§ WORK ITEM
Would you print the lines below exactly, beginning at the line that has "Frisch aufgebrüht" and stopping after the line that has "办法》，该办法有效期至2017年12月31日。按照国务"? Only those lines, and no pictures.

#### INPUT

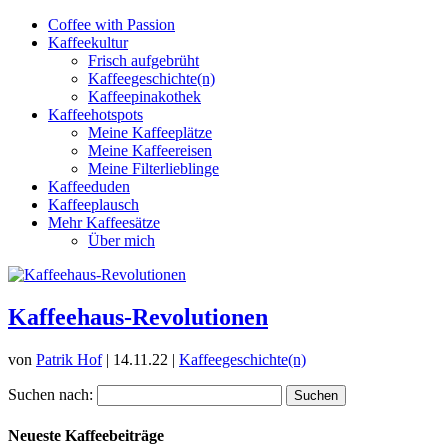
Coffee with Passion
Kaffeekultur
Frisch aufgebrüht
Kaffeegeschichte(n)
Kaffeepinakothek
Kaffeehotspots
Meine Kaffeeplätze
Meine Kaffeereisen
Meine Filterlieblinge
Kaffeeduden
Kaffeeplausch
Mehr Kaffeesätze
Über mich
Kaffeehaus-Revolutionen
von
Patrik Hof
|
14.11.22
|
Kaffeegeschichte(n)
Suchen nach:
Neueste Kaffeebeiträge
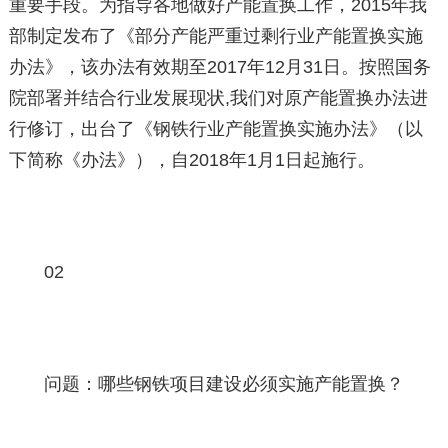
重要手段。为指导各地做好产能置换工作，2015年我
部制定发布了《部分产能严重过剩行业产能置换实施
办法》，该办法有效期至2017年12月31日。按照国务
院部署并结合行业发展现状,我们对原产能置换办法进
行修订，出台了《钢铁行业产能置换实施办法》（以
下简称《办法》），自2018年1月1日起施行。
02
问题：哪些钢铁项目建设必须实施产能置换？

########

§ TASK RESULT
Frisch aufgebrüht
Kaffeegeschichte(n)
Kaffeepinakothek
Kaffeehotspots
Meine Kaffeeplätze
Meine Kaffeereisen
Meine Filterlieblinge
Kaffeeduden
Kaffeeplausch
Mehr Kaffeesätze
Über mich
Kaffeehaus-Revolutionen
von
Patrik Hof
|
14.11.22
|
Kaffeegeschichte(n)
Suchen nach:
Neueste Kaffeebeiträge
重要手段。为指导各地做好产能置换工作，2015年我
部制定发布了《部分产能严重过剩行业产能置换实施
办法》，该办法有效期至2017年12月31日。按照国务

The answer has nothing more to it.